WHAT THE EXERCISE ASKS: What's needed is the listing below, repeated word for word with no pictures.

BEGIN

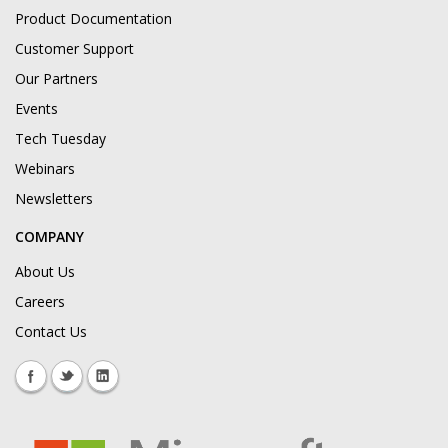
Product Documentation
Customer Support
Our Partners
Events
Tech Tuesday
Webinars
Newsletters
COMPANY
About Us
Careers
Contact Us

END

ANSWER SECTION:
Product Documentation
Customer Support
Our Partners
Events
Tech Tuesday
Webinars
Newsletters
COMPANY
About Us
Careers
Contact Us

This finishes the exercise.